The central bank on Saturday was selling one US dollar for 24,779 rials at the subsidised rate available only to select importers to procure basic commodities and medicine, according to the bank's website at http://cbi.ir
That rate was a 102-percent increase from 12,260 rials for one dollar that had been kept artificially low since January 2012.
The new "reference" rate is still far stronger than the dollar available to ordinary buyers and travellers at the unofficial open market, which was 33,200 rials per dollar at midday.
By increasing the so-called reference rate, the central bank scrapped its rate used at an "exchange centre" that put goods importers in contact with exporters to exchange funds at a rate of around 25,000 to the dollar.
The exchange centre, launched late last September, had managed to control the rial's free fall amid increasing international pressure on Iran.
Suspecting Iran's nuclear programme has military objectives, Western powers have reinforced a raft of economic sanctions aimed at coercing it into cutting back on uranium enrichment despite Tehran's insistence its atomic ambitions are peaceful.

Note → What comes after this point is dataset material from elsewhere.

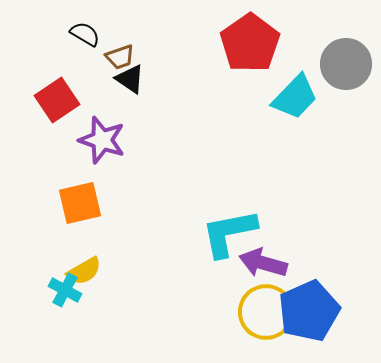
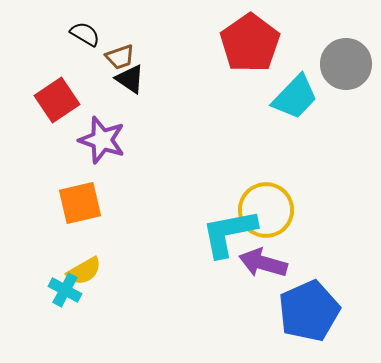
yellow circle: moved 102 px up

The sanctions have cost the country billions in vital oil revenues and left it struggling with a shrinking economy, raging inflation and high unemployment.

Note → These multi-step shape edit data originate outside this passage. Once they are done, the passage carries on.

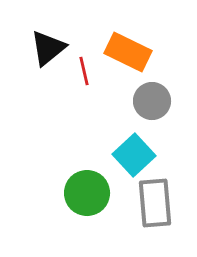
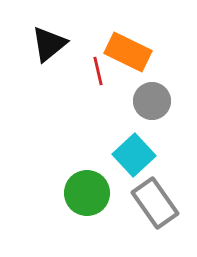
black triangle: moved 1 px right, 4 px up
red line: moved 14 px right
gray rectangle: rotated 30 degrees counterclockwise
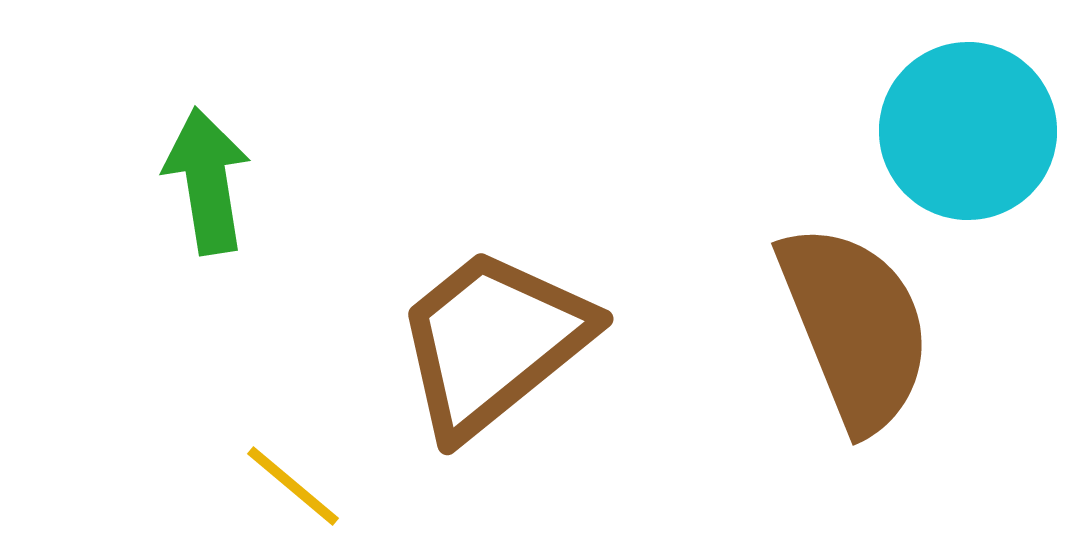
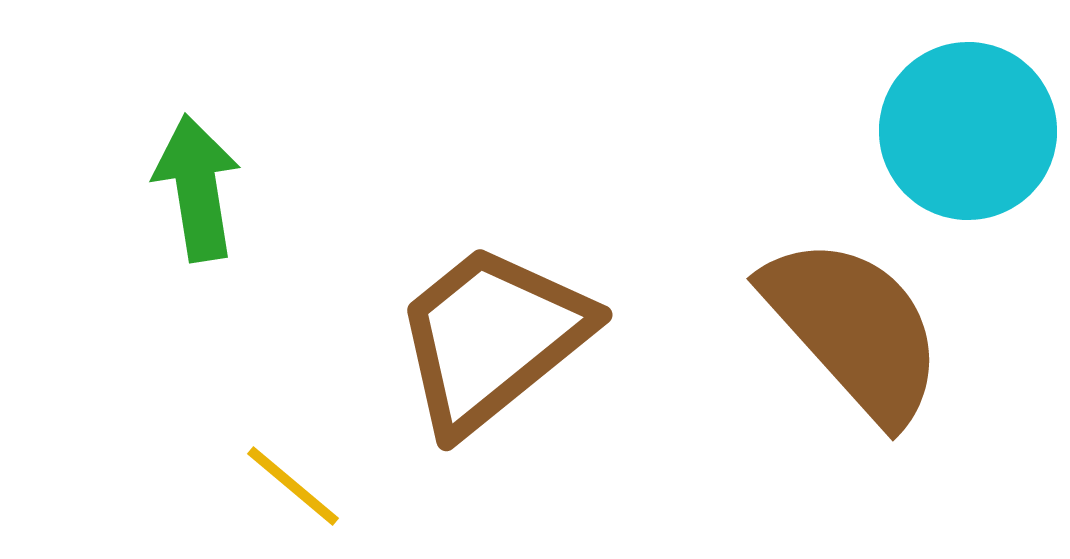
green arrow: moved 10 px left, 7 px down
brown semicircle: moved 1 px left, 2 px down; rotated 20 degrees counterclockwise
brown trapezoid: moved 1 px left, 4 px up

Saturday's development came after days of media reports and official denials about pending changes on the official currency market.
According to reports, the budget for the year ending in March 2014 -- signed by outgoing President Mahmoud Ahmadinejad in mid-June but the details are not publicised -- gave the central bank permission to increase the official exchange rate.
Ahmadinejad's critics accuse his government of misusing the now scrapped cheap dollar, and of failing to feed the market with sufficient foreign currency or provide funds earmarked for essential goods including medicines.
The price of medicine has risen sharply in the past year.
In June, the health ministry's Shams-Ali Rezazadeh said the price of domestically produced drugs was set to rise by at least 35 percent, while imported medicine would go up by an average of 90 percent.